One of the panels discussed the wider relationship between the Olympics and esports in the presence of several specialists including Timo Krueger, national director of esports and gaming at Nielsen, Jan Paterson, managing director of NEOM’s sports sector, Hicham Chahine, CEO and founder of professional esports organization Ninjas in Pyjamas, and Matt Woods, CEO and co-founder of esports news and media company AFK.
The first Olympic Esports Week was held in Singapore this year with more than 100 athletes from around the world competing in 10 virtual sports. However, the International Olympic Committee and Olympic Esports Series came under fire from some quarters of the gaming industry for choosing games they claimed were not truly representative of the spirit of esports.
Panellists noted the need to give video games a chance in the Olympics realm by making them more aligned with Olympic sports.

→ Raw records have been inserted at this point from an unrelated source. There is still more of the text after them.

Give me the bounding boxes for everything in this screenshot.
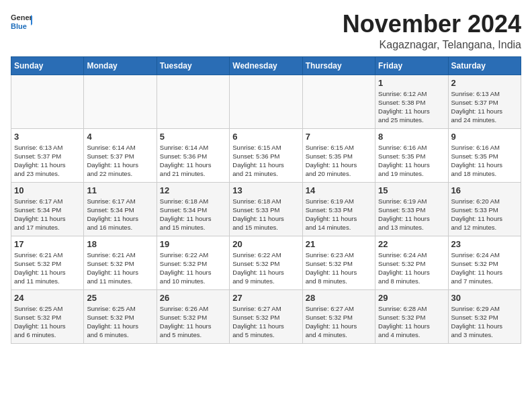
day-info: Sunrise: 6:16 AM Sunset: 5:35 PM Dayligh…	[378, 143, 445, 179]
calendar-body: 1Sunrise: 6:12 AM Sunset: 5:38 PM Daylig…	[11, 75, 521, 343]
day-number: 13	[232, 185, 299, 195]
day-info: Sunrise: 6:26 AM Sunset: 5:32 PM Dayligh…	[160, 304, 226, 340]
day-number: 16	[451, 185, 518, 195]
logo-icon: General Blue	[11, 11, 32, 32]
day-info: Sunrise: 6:25 AM Sunset: 5:32 PM Dayligh…	[87, 304, 153, 340]
day-number: 1	[378, 78, 445, 88]
calendar-cell: 17Sunrise: 6:21 AM Sunset: 5:32 PM Dayli…	[11, 236, 84, 289]
calendar-cell: 15Sunrise: 6:19 AM Sunset: 5:33 PM Dayli…	[375, 182, 448, 236]
calendar-cell: 26Sunrise: 6:26 AM Sunset: 5:32 PM Dayli…	[157, 289, 229, 343]
day-number: 27	[232, 293, 299, 303]
calendar-cell: 5Sunrise: 6:14 AM Sunset: 5:36 PM Daylig…	[157, 128, 229, 182]
calendar-table: SundayMondayTuesdayWednesdayThursdayFrid…	[11, 56, 521, 344]
week-row-4: 17Sunrise: 6:21 AM Sunset: 5:32 PM Dayli…	[11, 236, 521, 289]
day-number: 6	[232, 132, 299, 142]
calendar-cell: 4Sunrise: 6:14 AM Sunset: 5:37 PM Daylig…	[84, 128, 157, 182]
day-info: Sunrise: 6:22 AM Sunset: 5:32 PM Dayligh…	[160, 250, 226, 286]
day-info: Sunrise: 6:27 AM Sunset: 5:32 PM Dayligh…	[306, 304, 372, 340]
day-info: Sunrise: 6:23 AM Sunset: 5:32 PM Dayligh…	[306, 250, 372, 286]
day-info: Sunrise: 6:29 AM Sunset: 5:32 PM Dayligh…	[451, 304, 518, 340]
calendar-cell: 11Sunrise: 6:17 AM Sunset: 5:34 PM Dayli…	[84, 182, 157, 236]
calendar-cell: 21Sunrise: 6:23 AM Sunset: 5:32 PM Dayli…	[302, 236, 375, 289]
day-number: 29	[378, 293, 445, 303]
svg-marker-2	[31, 15, 32, 26]
day-number: 15	[378, 185, 445, 195]
weekday-wednesday: Wednesday	[230, 56, 302, 75]
calendar-cell: 29Sunrise: 6:28 AM Sunset: 5:32 PM Dayli…	[375, 289, 448, 343]
week-row-3: 10Sunrise: 6:17 AM Sunset: 5:34 PM Dayli…	[11, 182, 521, 236]
day-info: Sunrise: 6:19 AM Sunset: 5:33 PM Dayligh…	[306, 197, 372, 232]
day-number: 21	[306, 239, 372, 249]
month-title: November 2024	[343, 11, 521, 38]
day-number: 26	[160, 293, 226, 303]
day-info: Sunrise: 6:19 AM Sunset: 5:33 PM Dayligh…	[378, 197, 445, 232]
calendar-header: SundayMondayTuesdayWednesdayThursdayFrid…	[11, 56, 521, 75]
week-row-2: 3Sunrise: 6:13 AM Sunset: 5:37 PM Daylig…	[11, 128, 521, 182]
logo: General Blue	[11, 11, 32, 32]
day-info: Sunrise: 6:17 AM Sunset: 5:34 PM Dayligh…	[14, 197, 81, 232]
calendar-cell: 14Sunrise: 6:19 AM Sunset: 5:33 PM Dayli…	[302, 182, 375, 236]
calendar-cell: 6Sunrise: 6:15 AM Sunset: 5:36 PM Daylig…	[230, 128, 302, 182]
day-info: Sunrise: 6:18 AM Sunset: 5:33 PM Dayligh…	[232, 197, 299, 232]
day-number: 30	[451, 293, 518, 303]
weekday-tuesday: Tuesday	[157, 56, 229, 75]
day-number: 3	[14, 132, 81, 142]
day-info: Sunrise: 6:21 AM Sunset: 5:32 PM Dayligh…	[14, 250, 81, 286]
day-number: 24	[14, 293, 81, 303]
day-info: Sunrise: 6:15 AM Sunset: 5:36 PM Dayligh…	[232, 143, 299, 179]
calendar-cell: 23Sunrise: 6:24 AM Sunset: 5:32 PM Dayli…	[448, 236, 521, 289]
svg-text:Blue: Blue	[11, 22, 27, 30]
week-row-5: 24Sunrise: 6:25 AM Sunset: 5:32 PM Dayli…	[11, 289, 521, 343]
day-info: Sunrise: 6:20 AM Sunset: 5:33 PM Dayligh…	[451, 197, 518, 232]
day-number: 2	[451, 78, 518, 88]
weekday-row: SundayMondayTuesdayWednesdayThursdayFrid…	[11, 56, 521, 75]
calendar-cell: 27Sunrise: 6:27 AM Sunset: 5:32 PM Dayli…	[230, 289, 302, 343]
calendar-cell: 8Sunrise: 6:16 AM Sunset: 5:35 PM Daylig…	[375, 128, 448, 182]
calendar-cell: 19Sunrise: 6:22 AM Sunset: 5:32 PM Dayli…	[157, 236, 229, 289]
calendar-cell: 12Sunrise: 6:18 AM Sunset: 5:34 PM Dayli…	[157, 182, 229, 236]
calendar-cell: 30Sunrise: 6:29 AM Sunset: 5:32 PM Dayli…	[448, 289, 521, 343]
day-info: Sunrise: 6:12 AM Sunset: 5:38 PM Dayligh…	[378, 89, 445, 125]
day-number: 18	[87, 239, 153, 249]
day-info: Sunrise: 6:22 AM Sunset: 5:32 PM Dayligh…	[232, 250, 299, 286]
day-number: 23	[451, 239, 518, 249]
header: General Blue November 2024 Kagaznagar, T…	[11, 11, 521, 51]
day-number: 17	[14, 239, 81, 249]
day-info: Sunrise: 6:18 AM Sunset: 5:34 PM Dayligh…	[160, 197, 226, 232]
calendar-cell	[157, 75, 229, 128]
calendar-cell: 3Sunrise: 6:13 AM Sunset: 5:37 PM Daylig…	[11, 128, 84, 182]
day-number: 12	[160, 185, 226, 195]
day-info: Sunrise: 6:25 AM Sunset: 5:32 PM Dayligh…	[14, 304, 81, 340]
day-info: Sunrise: 6:24 AM Sunset: 5:32 PM Dayligh…	[451, 250, 518, 286]
day-number: 10	[14, 185, 81, 195]
weekday-sunday: Sunday	[11, 56, 84, 75]
day-number: 8	[378, 132, 445, 142]
day-info: Sunrise: 6:17 AM Sunset: 5:34 PM Dayligh…	[87, 197, 153, 232]
weekday-monday: Monday	[84, 56, 157, 75]
day-number: 14	[306, 185, 372, 195]
day-info: Sunrise: 6:21 AM Sunset: 5:32 PM Dayligh…	[87, 250, 153, 286]
calendar-cell	[230, 75, 302, 128]
day-number: 19	[160, 239, 226, 249]
svg-text:General: General	[11, 13, 32, 21]
calendar-cell: 18Sunrise: 6:21 AM Sunset: 5:32 PM Dayli…	[84, 236, 157, 289]
calendar-cell: 20Sunrise: 6:22 AM Sunset: 5:32 PM Dayli…	[230, 236, 302, 289]
day-info: Sunrise: 6:16 AM Sunset: 5:35 PM Dayligh…	[451, 143, 518, 179]
day-info: Sunrise: 6:24 AM Sunset: 5:32 PM Dayligh…	[378, 250, 445, 286]
day-number: 28	[306, 293, 372, 303]
calendar-cell: 25Sunrise: 6:25 AM Sunset: 5:32 PM Dayli…	[84, 289, 157, 343]
day-info: Sunrise: 6:13 AM Sunset: 5:37 PM Dayligh…	[14, 143, 81, 179]
calendar-cell: 24Sunrise: 6:25 AM Sunset: 5:32 PM Dayli…	[11, 289, 84, 343]
day-info: Sunrise: 6:15 AM Sunset: 5:35 PM Dayligh…	[306, 143, 372, 179]
calendar-cell	[11, 75, 84, 128]
weekday-saturday: Saturday	[448, 56, 521, 75]
calendar-cell: 7Sunrise: 6:15 AM Sunset: 5:35 PM Daylig…	[302, 128, 375, 182]
day-info: Sunrise: 6:14 AM Sunset: 5:37 PM Dayligh…	[87, 143, 153, 179]
calendar-cell: 16Sunrise: 6:20 AM Sunset: 5:33 PM Dayli…	[448, 182, 521, 236]
week-row-1: 1Sunrise: 6:12 AM Sunset: 5:38 PM Daylig…	[11, 75, 521, 128]
day-info: Sunrise: 6:27 AM Sunset: 5:32 PM Dayligh…	[232, 304, 299, 340]
day-info: Sunrise: 6:28 AM Sunset: 5:32 PM Dayligh…	[378, 304, 445, 340]
day-number: 5	[160, 132, 226, 142]
calendar-cell: 28Sunrise: 6:27 AM Sunset: 5:32 PM Dayli…	[302, 289, 375, 343]
day-number: 9	[451, 132, 518, 142]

Another panel discussion addressed the future of gaming and esport facilities, and included speakers Mike Milanov, chief operating officer of Team Liquid, Mossad Al-Dossary, FIFA esport player and co-founder and chairman of Team Falcons, Arnab Bhattacharya, strategy director at the Qiddiya project, and Joachim Haraldsen, adviser at Steinbukken.
The Qiddiya project aims to make the destination a global hub for gaming and esports with a year-round calendar of events.
Speaking at the panel, Bhattacharya said: “There are plans to have Gamers8 there for two months, but also there’s going to be a whole bunch of other events as well.
“We’re planning to have a whole bunch of gaming and esports hotels. There are plans for bootcamp facilities to train in Qiddiya. And lastly, we’re also thinking of having permanent headquarters, of course for the local teams, but also for international teams to set up their regional headquarters,” he added.
On esports training facilities, Milanov said that such resources had only recently started to take off in the West.
“Around 2016, 2017, a lot of teams were still in villas or gaming houses, they were practicing out of the living room or where they were living with their teammates. And we were one of the first organizations at Team Liquid to make that change,” he added.
He pointed out that Team Liquid wanted to professionalize the work environment and strike a balance between working and living.
“An esports training facility includes everything from your back-office staff, graphics designers, marketing team, social media, finance, accounting, and HR executives, and most importantly, state-of-the-art technology and screen rooms for the various esports.”
Milanov said: “We do a lot of focus on sports psychology, communication, mental health, and sleep. Also, things such as reaction speed, cognitive function, eye tracking. It’s actually quite amazing.”